Exercise description: Word for word, transcribe the data below from the line with "O primeiro convite à apresentação de" to the line with "Europeias para a Energia será aberto a 2 de", keeping both of those lines.

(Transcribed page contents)
------------------------------------------------------------------------
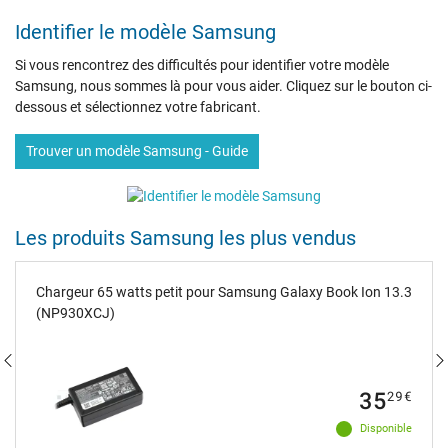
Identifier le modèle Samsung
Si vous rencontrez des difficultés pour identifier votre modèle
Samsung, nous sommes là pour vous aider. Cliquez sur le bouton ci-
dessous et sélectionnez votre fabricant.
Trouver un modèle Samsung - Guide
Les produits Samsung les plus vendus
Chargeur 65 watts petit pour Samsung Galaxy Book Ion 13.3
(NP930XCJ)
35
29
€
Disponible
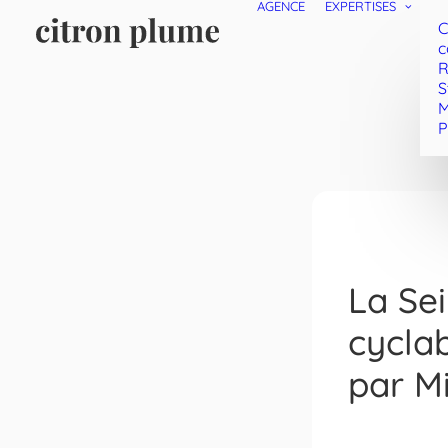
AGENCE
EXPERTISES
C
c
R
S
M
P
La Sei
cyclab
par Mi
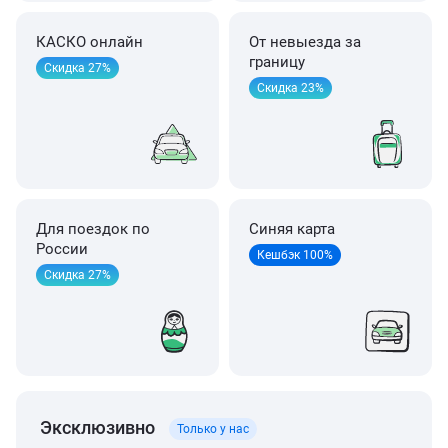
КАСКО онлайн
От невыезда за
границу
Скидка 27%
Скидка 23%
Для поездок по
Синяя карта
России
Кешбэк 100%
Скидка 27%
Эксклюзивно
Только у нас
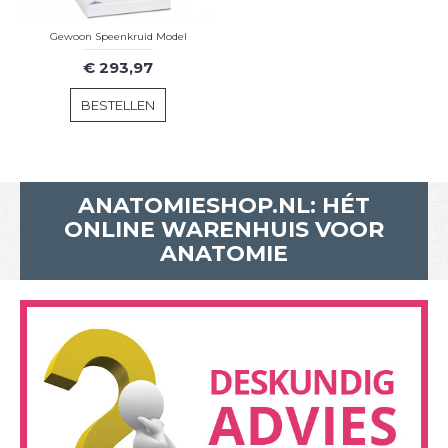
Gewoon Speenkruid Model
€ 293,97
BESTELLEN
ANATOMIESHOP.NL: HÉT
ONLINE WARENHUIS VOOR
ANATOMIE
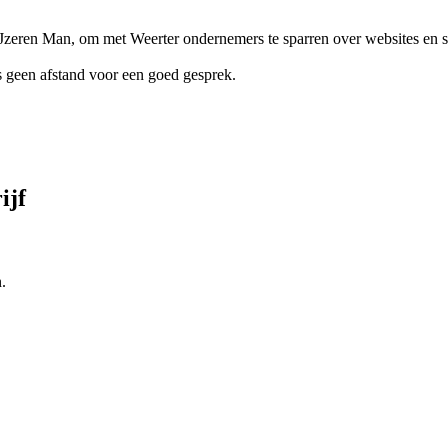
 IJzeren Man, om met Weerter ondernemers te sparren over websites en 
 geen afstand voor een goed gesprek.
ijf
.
------------------------------------------------------------------------
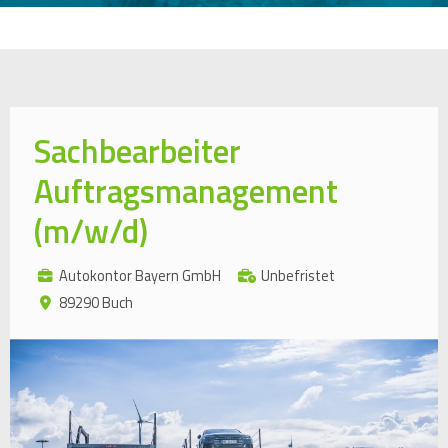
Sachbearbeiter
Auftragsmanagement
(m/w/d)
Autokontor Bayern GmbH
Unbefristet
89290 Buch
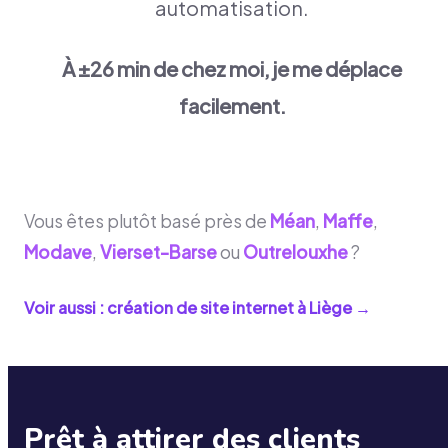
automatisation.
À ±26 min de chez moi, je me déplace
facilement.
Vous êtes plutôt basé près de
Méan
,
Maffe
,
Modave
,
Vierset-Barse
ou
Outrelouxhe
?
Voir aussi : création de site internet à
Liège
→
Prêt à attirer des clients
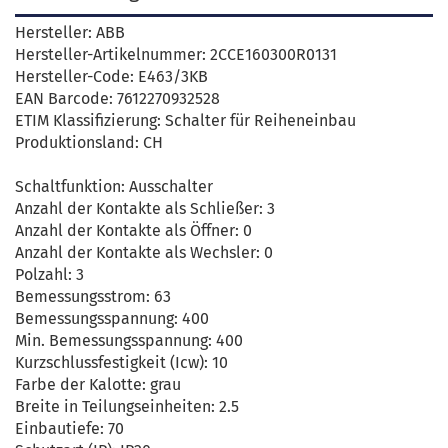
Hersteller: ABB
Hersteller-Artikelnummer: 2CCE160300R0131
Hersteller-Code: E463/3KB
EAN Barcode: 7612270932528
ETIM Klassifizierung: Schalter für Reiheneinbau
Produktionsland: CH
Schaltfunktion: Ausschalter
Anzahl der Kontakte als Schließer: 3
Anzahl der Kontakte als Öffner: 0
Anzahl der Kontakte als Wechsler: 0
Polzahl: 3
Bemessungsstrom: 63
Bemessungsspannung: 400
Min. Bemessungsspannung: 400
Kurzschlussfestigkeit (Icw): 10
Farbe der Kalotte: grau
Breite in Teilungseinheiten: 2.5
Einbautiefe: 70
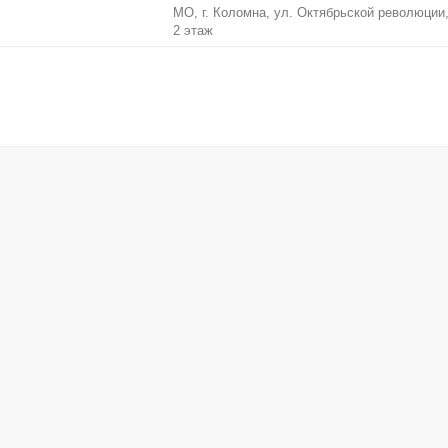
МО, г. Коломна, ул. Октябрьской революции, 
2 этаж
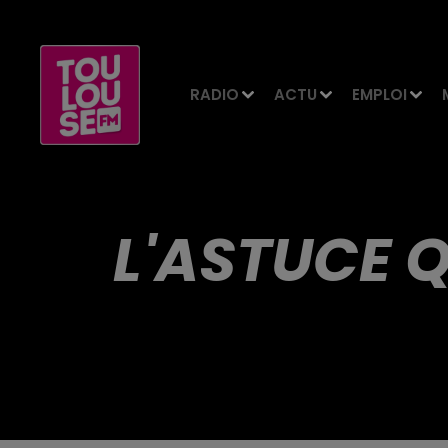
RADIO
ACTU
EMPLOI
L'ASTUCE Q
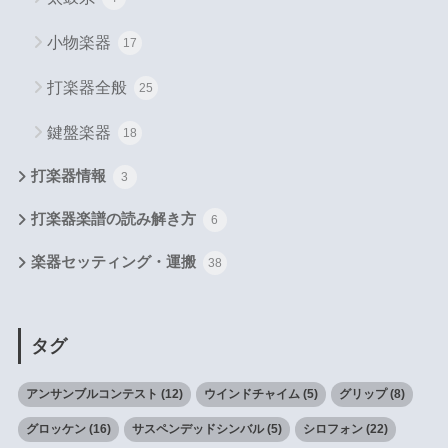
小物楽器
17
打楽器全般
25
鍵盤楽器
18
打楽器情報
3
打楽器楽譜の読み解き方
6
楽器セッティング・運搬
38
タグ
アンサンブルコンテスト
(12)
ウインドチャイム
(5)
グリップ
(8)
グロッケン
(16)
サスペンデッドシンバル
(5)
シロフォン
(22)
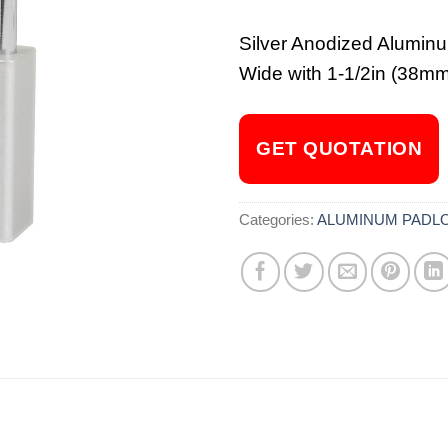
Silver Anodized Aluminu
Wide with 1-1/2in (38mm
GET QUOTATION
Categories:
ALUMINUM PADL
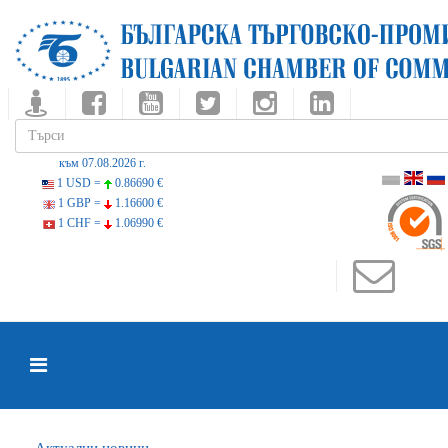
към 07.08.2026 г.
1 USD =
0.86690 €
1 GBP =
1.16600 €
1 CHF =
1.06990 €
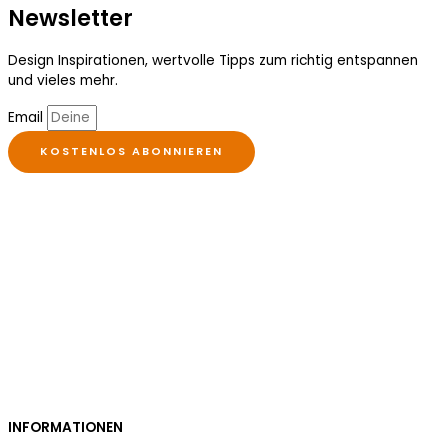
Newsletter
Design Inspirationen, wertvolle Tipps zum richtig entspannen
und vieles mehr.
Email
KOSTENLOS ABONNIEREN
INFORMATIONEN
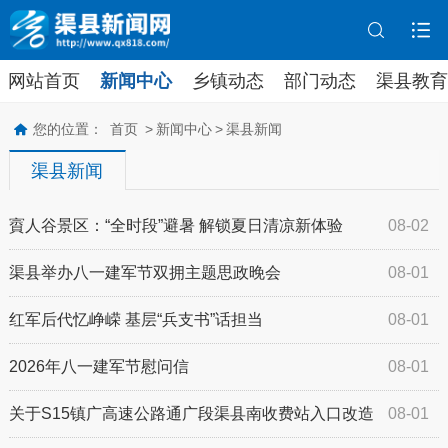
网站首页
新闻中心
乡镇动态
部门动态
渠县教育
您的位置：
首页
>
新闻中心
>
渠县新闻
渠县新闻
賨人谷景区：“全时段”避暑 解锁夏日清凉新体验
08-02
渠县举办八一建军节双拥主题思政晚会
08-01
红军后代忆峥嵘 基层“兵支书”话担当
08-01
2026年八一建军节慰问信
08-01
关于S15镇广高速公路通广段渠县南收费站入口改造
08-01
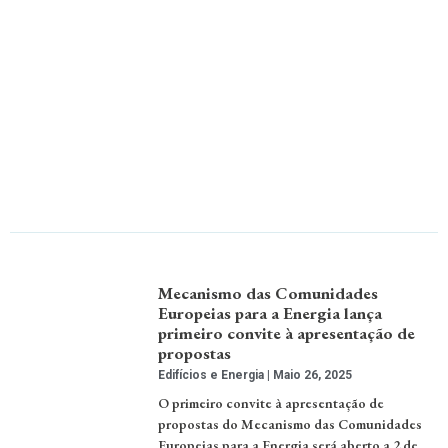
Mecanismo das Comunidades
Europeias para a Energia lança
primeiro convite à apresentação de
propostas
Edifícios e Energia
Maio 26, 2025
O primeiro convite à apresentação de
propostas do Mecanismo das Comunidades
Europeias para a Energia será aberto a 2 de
------------------------------------------------------------------------
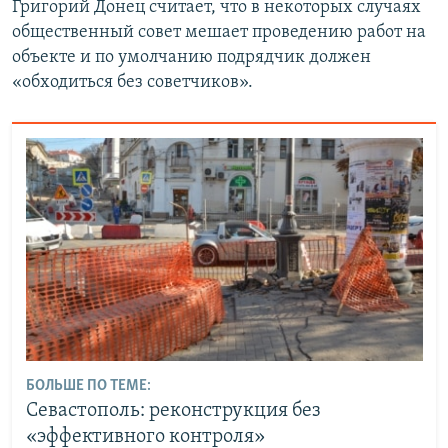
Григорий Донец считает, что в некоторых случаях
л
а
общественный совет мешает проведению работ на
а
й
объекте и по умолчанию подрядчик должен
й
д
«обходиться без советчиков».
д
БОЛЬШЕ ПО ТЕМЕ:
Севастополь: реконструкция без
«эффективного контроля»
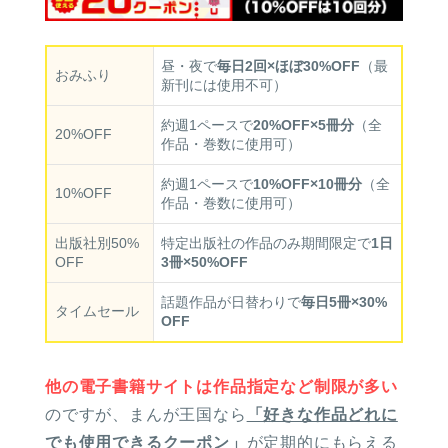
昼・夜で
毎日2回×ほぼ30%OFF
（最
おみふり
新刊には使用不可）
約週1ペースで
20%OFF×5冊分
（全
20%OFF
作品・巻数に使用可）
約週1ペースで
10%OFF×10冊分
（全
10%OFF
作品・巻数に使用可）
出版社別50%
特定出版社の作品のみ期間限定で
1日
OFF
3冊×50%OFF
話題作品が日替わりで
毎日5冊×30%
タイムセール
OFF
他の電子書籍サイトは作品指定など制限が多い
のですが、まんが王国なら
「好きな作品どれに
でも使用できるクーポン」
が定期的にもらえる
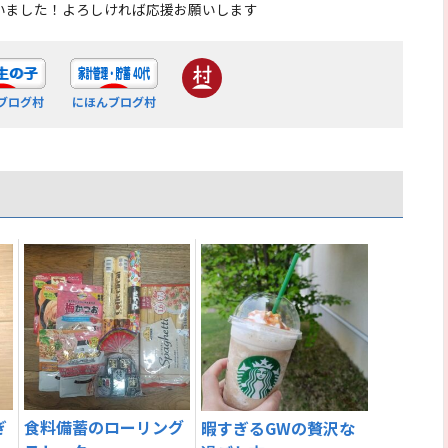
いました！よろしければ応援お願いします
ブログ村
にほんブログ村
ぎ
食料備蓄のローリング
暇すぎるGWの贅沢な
------------------------------------------------------------------------
Output of the exercise:
O primeiro convite à apresentação de
propostas do Mecanismo das Comunidades
Europeias para a Energia será aberto a 2 de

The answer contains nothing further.